Has outsourcing – already carving its way through manufacturing, information technology and other industries – set its sights on journalism?
The notion is as frightening as it is absurd. But it is real.
The Web site pasadenanow.com is turning to reporters based in Asia to cover local news in California.
The labor will be cheaper than U.S.-based reporters, figures James Macpherson, editor and publisher of the Web site.
Individuals sitting in front of computers in India can watch government meetings online and write up stories, just as if they were seated in the audience, he says.
Macpherson sees the outsourcing plan as “a way to increase the quality of journalism on the local level without the expense that is a major problem for local publications.”
Less expensive? Perhaps.
Better quality? No way.
It is true that the world seems to grow smaller by the moment. Someone in Thailand can call me in Johnstown and ask me if I want to subscribe to a magazine published in London. I can go online and read newspapers in Utah and Uzbekistan, Canada and Cambodia. I can receive an e-mail from someone in Nigeria offering to make me rich if I’ll just make a small contribution to a bank account in Switzerland.
But journalism – especially local journalism – is best when done through eyewitness experience.
Reporters don’t go to meetings merely to tell readers what happened; they go to tell readers why and how it happened.
They talk to the newsmakers and also to the people affected by the news. Reporters attempt to chart and describe the nuances, the discourse and the mood of a event. You can’t do that unless you’re in the room.
Readers rely on journalists to provide context. To answer the big question: What does it all mean?
Macpherson contends: “Whether you’re at a desk in Pasadena or a desk in Mumbai, you’re still just a phone call or e-mail away from the interview.”
It’s hardly that simple, as any reporter who has attempted to contact a source during off-hours can attest. But that’s not even the point.
Journalists need proximity to the news to be effective.
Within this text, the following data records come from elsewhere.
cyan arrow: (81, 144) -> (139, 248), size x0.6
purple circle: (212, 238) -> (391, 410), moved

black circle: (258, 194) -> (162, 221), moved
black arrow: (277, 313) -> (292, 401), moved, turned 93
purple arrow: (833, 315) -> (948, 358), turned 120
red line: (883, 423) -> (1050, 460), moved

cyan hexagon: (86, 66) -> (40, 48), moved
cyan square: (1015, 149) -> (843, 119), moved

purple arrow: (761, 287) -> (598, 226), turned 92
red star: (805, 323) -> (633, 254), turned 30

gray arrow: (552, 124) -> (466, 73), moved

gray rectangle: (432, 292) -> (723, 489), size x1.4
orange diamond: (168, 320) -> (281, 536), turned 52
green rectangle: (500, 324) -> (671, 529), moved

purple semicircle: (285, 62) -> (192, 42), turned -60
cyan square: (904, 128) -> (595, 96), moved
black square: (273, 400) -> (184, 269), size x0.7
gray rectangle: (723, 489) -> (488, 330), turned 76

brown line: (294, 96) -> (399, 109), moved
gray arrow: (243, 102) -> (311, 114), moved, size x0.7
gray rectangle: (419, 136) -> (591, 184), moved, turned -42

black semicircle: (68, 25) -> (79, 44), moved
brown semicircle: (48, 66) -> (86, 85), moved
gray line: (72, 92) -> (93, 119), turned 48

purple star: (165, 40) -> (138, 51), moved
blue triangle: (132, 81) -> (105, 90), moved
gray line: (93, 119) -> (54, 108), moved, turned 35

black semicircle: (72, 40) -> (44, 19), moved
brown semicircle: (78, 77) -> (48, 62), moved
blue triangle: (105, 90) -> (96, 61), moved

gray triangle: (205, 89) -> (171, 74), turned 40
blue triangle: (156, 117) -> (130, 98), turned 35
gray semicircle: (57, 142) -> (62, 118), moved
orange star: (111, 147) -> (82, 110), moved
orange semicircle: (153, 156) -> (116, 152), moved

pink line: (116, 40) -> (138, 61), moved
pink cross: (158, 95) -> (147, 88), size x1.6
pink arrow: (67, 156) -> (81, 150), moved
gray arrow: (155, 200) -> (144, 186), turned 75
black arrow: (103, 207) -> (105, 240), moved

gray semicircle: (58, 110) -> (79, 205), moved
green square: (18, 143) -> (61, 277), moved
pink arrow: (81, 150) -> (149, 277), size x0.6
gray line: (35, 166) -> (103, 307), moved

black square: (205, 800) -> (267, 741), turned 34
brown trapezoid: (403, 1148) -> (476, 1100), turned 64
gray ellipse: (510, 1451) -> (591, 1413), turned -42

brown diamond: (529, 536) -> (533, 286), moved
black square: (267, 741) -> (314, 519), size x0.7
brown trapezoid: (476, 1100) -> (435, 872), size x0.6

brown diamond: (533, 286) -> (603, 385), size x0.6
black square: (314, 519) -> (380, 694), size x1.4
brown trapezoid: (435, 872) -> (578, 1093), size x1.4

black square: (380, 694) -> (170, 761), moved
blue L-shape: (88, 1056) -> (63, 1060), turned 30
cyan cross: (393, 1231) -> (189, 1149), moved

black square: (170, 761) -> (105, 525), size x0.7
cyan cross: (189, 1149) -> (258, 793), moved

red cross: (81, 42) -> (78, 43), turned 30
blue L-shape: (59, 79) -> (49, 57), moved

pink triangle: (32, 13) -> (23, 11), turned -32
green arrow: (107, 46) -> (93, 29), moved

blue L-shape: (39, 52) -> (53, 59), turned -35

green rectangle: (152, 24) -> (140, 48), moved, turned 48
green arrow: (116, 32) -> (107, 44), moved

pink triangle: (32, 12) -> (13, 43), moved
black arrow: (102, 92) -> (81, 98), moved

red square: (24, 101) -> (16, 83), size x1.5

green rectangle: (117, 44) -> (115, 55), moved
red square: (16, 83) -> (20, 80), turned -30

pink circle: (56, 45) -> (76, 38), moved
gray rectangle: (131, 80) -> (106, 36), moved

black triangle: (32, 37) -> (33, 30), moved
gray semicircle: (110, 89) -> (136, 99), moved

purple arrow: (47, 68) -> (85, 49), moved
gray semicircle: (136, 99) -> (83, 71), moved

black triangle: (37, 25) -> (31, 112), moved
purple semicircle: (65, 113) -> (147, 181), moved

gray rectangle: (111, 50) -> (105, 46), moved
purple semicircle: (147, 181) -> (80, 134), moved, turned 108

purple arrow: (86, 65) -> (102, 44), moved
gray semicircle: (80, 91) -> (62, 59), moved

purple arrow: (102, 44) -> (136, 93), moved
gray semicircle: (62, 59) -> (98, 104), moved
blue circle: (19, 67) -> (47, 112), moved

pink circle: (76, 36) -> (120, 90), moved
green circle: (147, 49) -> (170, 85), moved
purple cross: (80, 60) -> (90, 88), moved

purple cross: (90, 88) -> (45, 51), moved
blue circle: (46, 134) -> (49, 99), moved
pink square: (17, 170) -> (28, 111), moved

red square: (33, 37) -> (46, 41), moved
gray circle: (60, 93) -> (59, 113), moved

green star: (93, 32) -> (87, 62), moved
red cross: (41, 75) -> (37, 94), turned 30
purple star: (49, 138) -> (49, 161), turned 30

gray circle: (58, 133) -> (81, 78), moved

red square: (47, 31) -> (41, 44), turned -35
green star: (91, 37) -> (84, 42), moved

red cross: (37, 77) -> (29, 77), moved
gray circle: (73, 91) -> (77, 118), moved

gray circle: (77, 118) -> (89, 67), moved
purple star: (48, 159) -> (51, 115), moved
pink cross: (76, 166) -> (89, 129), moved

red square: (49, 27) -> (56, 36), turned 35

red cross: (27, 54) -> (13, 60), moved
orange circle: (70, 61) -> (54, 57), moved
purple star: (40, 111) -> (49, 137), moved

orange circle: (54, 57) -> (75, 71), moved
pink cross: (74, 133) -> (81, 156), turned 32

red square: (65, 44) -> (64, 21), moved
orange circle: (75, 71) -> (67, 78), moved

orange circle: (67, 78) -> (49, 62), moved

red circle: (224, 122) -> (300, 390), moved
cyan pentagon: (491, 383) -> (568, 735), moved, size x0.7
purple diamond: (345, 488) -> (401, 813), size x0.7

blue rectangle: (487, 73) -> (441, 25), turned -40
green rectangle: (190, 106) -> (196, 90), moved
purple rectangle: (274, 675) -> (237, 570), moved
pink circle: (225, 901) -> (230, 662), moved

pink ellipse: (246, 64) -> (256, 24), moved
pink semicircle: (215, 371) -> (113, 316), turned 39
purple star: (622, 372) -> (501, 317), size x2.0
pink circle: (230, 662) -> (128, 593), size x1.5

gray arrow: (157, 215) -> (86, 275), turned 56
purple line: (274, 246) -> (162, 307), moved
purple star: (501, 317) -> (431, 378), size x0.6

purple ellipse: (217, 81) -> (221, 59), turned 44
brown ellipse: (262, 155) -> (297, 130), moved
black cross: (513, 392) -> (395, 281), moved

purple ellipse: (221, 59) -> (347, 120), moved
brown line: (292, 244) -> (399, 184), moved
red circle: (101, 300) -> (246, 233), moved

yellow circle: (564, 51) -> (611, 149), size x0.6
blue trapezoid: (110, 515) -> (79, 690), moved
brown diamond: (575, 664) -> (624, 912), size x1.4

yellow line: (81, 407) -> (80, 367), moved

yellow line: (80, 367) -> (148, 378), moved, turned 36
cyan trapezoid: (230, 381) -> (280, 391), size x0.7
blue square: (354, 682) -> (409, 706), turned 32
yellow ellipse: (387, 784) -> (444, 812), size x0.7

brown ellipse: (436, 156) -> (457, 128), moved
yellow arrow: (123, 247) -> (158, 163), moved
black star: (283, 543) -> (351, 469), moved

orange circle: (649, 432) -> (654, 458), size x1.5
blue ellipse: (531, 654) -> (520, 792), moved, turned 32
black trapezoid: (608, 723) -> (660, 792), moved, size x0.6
They must be able to ask questions, to challenge decisions, to write about what officials say and what they don’t say. And whether they’re uncomfortable or poised, angry or confident, as they say it.
To fulfill their watchdog role, journalists must be more than information conduits.
They must report with firsthand knowledge, and write with a level of authority.
Sometimes they ask difficult questions and report information that public officials would prefer was downplayed or ignored.
Reporters who spend even a short time on a beat come to know what really matters to those affected by the news.
They develop an understanding of how things work and can place events in the spectrum of ongoing history.
They know that there is a cause and consequence for every action and decision that is based on what has happened in the past and ripples forward into the future.
And they realize that local news events – even seemingly mundane council meetings in California – can’t be covered from India.